Extracted data entries
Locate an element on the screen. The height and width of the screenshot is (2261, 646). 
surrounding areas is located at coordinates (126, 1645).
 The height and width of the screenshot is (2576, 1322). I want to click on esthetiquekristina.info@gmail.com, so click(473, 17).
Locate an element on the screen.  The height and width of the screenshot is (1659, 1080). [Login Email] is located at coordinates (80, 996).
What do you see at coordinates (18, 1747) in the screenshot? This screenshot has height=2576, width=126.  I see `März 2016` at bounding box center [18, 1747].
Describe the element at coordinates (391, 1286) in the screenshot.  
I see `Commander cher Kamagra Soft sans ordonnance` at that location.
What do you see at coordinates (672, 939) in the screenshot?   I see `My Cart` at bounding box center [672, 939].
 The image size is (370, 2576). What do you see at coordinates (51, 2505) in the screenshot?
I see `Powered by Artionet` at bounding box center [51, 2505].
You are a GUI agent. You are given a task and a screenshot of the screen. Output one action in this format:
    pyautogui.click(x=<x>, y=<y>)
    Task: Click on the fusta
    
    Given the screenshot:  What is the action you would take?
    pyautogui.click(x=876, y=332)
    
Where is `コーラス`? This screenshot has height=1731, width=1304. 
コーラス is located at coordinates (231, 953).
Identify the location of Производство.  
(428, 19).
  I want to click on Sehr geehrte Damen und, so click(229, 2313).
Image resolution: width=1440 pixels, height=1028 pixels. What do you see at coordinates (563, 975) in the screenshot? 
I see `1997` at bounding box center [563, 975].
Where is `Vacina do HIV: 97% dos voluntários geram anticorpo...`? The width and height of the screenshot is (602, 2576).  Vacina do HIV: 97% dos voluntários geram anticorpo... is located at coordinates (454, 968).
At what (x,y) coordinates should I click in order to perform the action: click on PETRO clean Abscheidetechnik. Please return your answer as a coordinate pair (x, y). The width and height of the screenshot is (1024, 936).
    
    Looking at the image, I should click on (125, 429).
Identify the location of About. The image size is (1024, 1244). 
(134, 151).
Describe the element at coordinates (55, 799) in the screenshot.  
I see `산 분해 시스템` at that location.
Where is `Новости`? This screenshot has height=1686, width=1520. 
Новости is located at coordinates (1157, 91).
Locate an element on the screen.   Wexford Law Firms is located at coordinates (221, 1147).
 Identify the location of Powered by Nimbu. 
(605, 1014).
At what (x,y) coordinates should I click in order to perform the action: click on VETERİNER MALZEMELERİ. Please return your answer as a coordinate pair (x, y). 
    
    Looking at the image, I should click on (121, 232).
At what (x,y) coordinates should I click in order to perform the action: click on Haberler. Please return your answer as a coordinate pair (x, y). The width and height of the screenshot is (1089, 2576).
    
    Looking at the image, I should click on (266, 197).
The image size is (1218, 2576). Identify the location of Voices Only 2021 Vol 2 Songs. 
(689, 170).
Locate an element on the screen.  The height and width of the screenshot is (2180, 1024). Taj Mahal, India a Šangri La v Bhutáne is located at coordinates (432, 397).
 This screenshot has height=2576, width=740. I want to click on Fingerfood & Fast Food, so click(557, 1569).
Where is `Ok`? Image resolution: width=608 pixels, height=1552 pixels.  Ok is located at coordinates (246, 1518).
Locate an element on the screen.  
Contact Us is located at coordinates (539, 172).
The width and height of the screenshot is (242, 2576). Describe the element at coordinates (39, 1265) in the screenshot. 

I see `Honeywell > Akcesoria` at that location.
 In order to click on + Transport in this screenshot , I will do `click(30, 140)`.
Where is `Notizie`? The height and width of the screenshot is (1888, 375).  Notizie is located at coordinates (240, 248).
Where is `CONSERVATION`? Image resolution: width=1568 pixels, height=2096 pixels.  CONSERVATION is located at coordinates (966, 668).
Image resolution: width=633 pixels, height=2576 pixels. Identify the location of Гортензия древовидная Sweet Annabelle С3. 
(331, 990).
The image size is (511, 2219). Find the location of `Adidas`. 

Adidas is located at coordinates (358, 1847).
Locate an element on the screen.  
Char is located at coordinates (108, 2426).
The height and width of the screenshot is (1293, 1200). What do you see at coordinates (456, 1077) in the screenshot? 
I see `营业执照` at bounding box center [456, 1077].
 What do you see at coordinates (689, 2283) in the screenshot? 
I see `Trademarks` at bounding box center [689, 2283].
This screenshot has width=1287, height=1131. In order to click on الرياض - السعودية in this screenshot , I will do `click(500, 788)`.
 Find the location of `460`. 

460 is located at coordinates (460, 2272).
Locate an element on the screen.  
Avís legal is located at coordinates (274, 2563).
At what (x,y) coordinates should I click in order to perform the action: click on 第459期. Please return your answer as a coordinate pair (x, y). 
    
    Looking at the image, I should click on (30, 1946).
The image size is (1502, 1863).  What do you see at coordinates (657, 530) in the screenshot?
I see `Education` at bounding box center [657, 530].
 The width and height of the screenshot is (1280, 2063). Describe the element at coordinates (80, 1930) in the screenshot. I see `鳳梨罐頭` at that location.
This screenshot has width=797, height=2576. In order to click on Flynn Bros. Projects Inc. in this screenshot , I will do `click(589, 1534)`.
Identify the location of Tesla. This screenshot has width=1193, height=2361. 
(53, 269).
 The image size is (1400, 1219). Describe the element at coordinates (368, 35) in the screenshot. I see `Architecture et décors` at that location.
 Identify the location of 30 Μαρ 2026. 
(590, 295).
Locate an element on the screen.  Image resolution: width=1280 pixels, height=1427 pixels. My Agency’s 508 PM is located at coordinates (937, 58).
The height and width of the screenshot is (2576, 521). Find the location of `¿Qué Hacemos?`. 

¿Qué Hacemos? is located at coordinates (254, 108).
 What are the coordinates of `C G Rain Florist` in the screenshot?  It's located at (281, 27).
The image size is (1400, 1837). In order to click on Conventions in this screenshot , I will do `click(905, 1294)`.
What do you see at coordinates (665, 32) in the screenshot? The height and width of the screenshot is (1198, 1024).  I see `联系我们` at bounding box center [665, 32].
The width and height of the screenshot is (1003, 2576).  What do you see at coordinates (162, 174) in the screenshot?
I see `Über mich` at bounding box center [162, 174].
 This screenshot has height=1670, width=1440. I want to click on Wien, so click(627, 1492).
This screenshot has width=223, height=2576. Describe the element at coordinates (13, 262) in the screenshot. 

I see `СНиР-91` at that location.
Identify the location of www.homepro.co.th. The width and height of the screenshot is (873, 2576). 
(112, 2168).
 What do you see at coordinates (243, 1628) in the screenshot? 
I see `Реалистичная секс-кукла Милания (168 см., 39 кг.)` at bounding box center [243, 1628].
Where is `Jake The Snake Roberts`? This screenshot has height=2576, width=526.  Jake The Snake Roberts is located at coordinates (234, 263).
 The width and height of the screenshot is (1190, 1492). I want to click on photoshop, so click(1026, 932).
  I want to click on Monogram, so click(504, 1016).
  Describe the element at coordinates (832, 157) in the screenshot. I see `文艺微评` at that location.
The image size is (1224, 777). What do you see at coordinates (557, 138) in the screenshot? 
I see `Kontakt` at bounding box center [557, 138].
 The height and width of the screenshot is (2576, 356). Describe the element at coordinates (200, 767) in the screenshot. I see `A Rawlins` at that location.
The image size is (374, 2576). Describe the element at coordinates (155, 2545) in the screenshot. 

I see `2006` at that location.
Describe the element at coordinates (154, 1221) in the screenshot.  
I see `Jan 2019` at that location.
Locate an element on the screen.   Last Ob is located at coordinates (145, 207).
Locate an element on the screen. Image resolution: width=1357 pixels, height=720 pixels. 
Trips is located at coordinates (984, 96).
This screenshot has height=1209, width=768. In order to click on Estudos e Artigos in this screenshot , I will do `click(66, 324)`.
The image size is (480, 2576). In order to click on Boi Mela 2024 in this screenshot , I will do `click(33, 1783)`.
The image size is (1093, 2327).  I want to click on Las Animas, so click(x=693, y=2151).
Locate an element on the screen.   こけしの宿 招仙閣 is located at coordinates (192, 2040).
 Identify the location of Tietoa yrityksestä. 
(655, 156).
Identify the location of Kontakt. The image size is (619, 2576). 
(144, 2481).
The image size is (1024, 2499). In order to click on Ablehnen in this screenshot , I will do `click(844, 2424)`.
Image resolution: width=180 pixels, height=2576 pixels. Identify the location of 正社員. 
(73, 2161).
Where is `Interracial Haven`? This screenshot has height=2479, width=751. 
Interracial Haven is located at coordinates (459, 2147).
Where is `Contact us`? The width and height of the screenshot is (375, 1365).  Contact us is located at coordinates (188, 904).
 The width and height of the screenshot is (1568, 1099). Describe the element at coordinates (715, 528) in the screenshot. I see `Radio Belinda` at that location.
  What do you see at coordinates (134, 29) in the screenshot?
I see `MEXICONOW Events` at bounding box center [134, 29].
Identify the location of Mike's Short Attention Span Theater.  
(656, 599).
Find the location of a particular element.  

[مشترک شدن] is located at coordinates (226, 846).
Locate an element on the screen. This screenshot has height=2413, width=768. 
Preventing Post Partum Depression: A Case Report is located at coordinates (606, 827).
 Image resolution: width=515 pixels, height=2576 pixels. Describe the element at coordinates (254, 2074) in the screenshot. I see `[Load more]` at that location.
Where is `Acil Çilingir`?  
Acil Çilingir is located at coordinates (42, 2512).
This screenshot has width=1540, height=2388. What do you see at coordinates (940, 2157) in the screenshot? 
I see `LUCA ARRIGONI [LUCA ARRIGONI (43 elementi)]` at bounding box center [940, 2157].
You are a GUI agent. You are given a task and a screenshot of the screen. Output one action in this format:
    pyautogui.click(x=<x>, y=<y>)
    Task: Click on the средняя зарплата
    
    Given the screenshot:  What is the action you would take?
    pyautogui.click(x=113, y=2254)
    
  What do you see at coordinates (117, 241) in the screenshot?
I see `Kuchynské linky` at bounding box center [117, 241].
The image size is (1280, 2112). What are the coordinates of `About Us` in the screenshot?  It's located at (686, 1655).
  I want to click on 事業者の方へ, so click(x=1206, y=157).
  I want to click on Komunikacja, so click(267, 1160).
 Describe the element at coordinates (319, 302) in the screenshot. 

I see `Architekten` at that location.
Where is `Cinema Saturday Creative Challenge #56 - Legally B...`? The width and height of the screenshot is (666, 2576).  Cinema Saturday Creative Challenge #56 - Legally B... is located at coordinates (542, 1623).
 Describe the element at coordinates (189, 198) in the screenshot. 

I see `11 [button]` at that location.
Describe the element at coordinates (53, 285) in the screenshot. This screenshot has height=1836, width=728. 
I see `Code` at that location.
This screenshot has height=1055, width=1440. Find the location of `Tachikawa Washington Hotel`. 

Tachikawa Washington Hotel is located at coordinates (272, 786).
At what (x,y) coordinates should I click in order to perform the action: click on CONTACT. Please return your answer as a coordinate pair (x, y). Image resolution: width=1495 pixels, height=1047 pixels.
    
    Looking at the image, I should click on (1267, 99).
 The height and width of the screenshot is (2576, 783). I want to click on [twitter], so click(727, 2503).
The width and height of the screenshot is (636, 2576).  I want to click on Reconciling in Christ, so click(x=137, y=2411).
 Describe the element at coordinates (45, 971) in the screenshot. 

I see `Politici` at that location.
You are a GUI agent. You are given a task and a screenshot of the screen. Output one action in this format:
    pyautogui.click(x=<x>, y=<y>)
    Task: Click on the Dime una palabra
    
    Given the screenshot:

### WHAT THE TASK REQUIRES
Will you return exactly the lines above from the one with "Identify the location of Tesla." down to the one with "The image size is (1400, 1837).", counting both as part of the range?

### REPLY TO THE TASK
Identify the location of Tesla. This screenshot has width=1193, height=2361. 
(53, 269).
 The image size is (1400, 1219). Describe the element at coordinates (368, 35) in the screenshot. I see `Architecture et décors` at that location.
 Identify the location of 30 Μαρ 2026. 
(590, 295).
Locate an element on the screen.  Image resolution: width=1280 pixels, height=1427 pixels. My Agency’s 508 PM is located at coordinates (937, 58).
The height and width of the screenshot is (2576, 521). Find the location of `¿Qué Hacemos?`. 

¿Qué Hacemos? is located at coordinates (254, 108).
 What are the coordinates of `C G Rain Florist` in the screenshot?  It's located at (281, 27).
The image size is (1400, 1837). In order to click on Conventions in this screenshot , I will do `click(905, 1294)`.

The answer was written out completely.